Geographic features can be represented in several different ways using the spatial data types in SQL 2008; as points (longitude & latitude coordinates), lines (a joined series of coordinates with a begin and end) or polygons (two-dimensional closed areas bound by a set of coordinates). Polygons, broadly speaking, can be any shape and size. You can define Asia as a polygon, for instance, but also go to the other extreme: a mapping vendor I spoke to last week has polygons defined for every group of trees in the Netherlands!

I've got a SQL 2008 database table with 27 rows, each with one column of datatype geography which in turn contains one polygon per record. There's one large polygon with over 1100 data points representing the Dutch mainland:






..and 26 more records containing the polygons for each of the Dutch islands of any size:





Putting them all together, a simple SELECT [GeoPolygon] FROM NLIslands; gives us a very recognizable set of shapes in the Management Studio:






Tiengemeten is the polygon that looks like this:





Let's examine the record more closely. The data for the polygon is stored as a very unwelcoming looking hexadecimal binary number, 0xE610000001040C000000000068... and so on for another 400 characters or so. We can produce a more friendly-looking representation of this data by using the ToString() method of the geography datatype, however.

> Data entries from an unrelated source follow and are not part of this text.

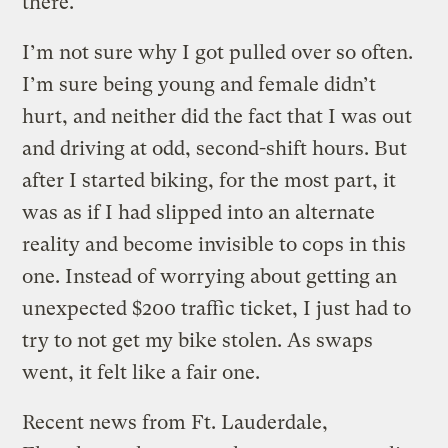
there.
I’m not sure why I got pulled over so often.
I’m sure being young and female didn’t
hurt, and neither did the fact that I was out
and driving at odd, second-shift hours. But
after I started biking, for the most part, it
was as if I had slipped into an alternate
reality and become invisible to cops in this
one. Instead of worrying about getting an
unexpected $200 traffic ticket, I just had to
try to not get my bike stolen. As swaps
went, it felt like a fair one.
Recent news from Ft. Lauderdale,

SELECT [GeoPolygon].ToString() FROM NLIslands;

returns

POLYGON ((4.3239999990910292 51.725999999791384, 4.3379999995231628 51.7269999999553, 4.3540000002831221 51.731000000145286, 4.3560000006109476 51.731999999843538, 4.3560000006109476 51.734999999869615, 4.2760000005364418 51.754999999888241, 4.2689999993890524 51.75400000018999, 4.26799999922514 51.751000000163913, 4.2760000005364418 51.74599999981001, 4.296000000089407 51.736000000033528, 4.3220000006258488 51.728000000119209, 4.3239999990910292 51.725999999791384))

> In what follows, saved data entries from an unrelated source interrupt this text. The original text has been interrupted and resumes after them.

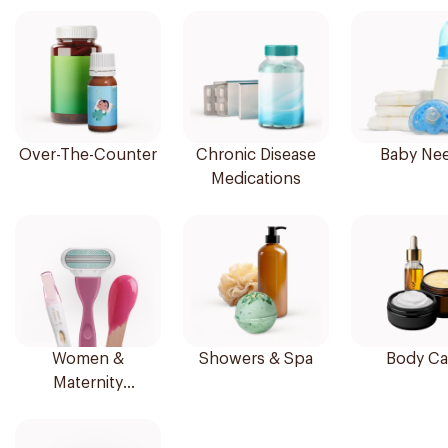
Over-The-Counter
Chronic Disease
Baby Ne
Medications
Women &
Showers & Spa
Body Ca
Maternity
Essentials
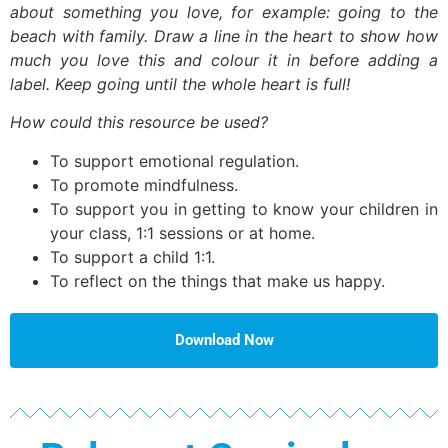
about something you love, for example: going to the
beach with family. Draw a line in the heart to show how
much you love this and colour it in before adding a
label. Keep going until the whole heart is full!
How could this resource be used?
To support emotional regulation.
To promote mindfulness.
To support you in getting to know your children in
your class, 1:1 sessions or at home.
To support a child 1:1.
To reflect on the things that make us happy.
Download Now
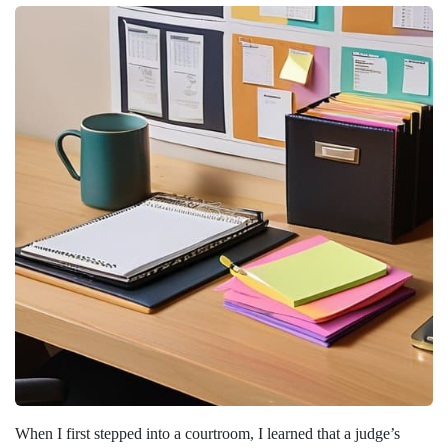
When I first stepped into a courtroom, I learned that a judge’s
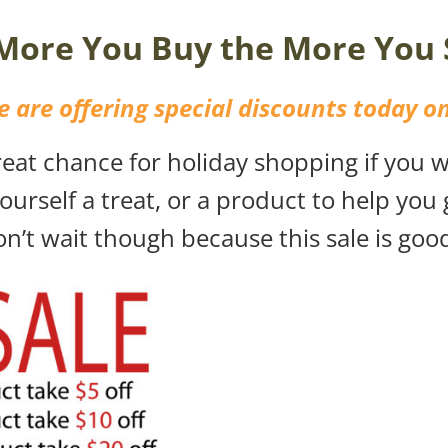
More You Buy the More You 
 are offering special discounts today on
at chance for holiday shopping if you wa
ourself a treat, or a product to help you
n’t wait though because this sale is goo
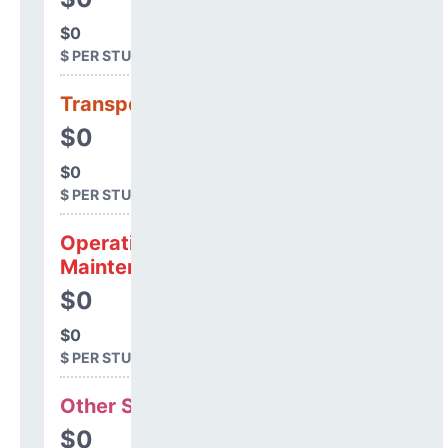
$0
$ PER STUDENT
Transportation
$0
$0
$ PER STUDENT
Operations &
Maintenance
$0
$0
$ PER STUDENT
Other Support
$0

...which is instantly recognizable as a set of longitude and latitude co-ordinates. You'll notice that the first and last x-y pairs are identical; this is obligatory for a valid polygon definition.

You can produce the exact same representation yourself by reversing the process.

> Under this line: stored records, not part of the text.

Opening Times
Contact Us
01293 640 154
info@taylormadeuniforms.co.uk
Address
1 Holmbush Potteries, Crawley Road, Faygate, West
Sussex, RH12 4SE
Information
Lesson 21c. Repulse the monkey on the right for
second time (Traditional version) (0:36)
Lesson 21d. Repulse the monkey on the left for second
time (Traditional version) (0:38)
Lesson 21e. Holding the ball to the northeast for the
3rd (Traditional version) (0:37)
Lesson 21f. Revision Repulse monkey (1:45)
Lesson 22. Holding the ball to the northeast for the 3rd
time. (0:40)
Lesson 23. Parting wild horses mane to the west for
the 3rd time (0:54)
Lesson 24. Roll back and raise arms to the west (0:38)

declare @v_Tiengemeten  geography = 'POLYGON ((4.3239999990910292 51.725999999791384, 4.3379999995231628 51.7269999999553, 4.3540000002831221 51.731000000145286, 4.3560000006109476 51.731999999843538, 4.3560000006109476 51.734999999869615, 4.2760000005364418 51.754999999888241, 4.2689999993890524 51.75400000018999, 4.26799999922514 51.751000000163913, 4.2760000005364418 51.74599999981001, 4.296000000089407 51.736000000033528, 4.3220000006258488 51.728000000119209, 4.3239999990910292 51.725999999791384))';

select @v_Tiengemeten;

Not very exciting so far for sure, but we're only getting started here. If you'll bear with me for a couple of months, I should be able to demonstrate some of the rich geospatial functionality of SQL Server 2008 and in particular how spatial data can be combined with "normal" relational datasets to produce surprising and incredibly useful queries and results.

If you'll permit a pun, watch this space.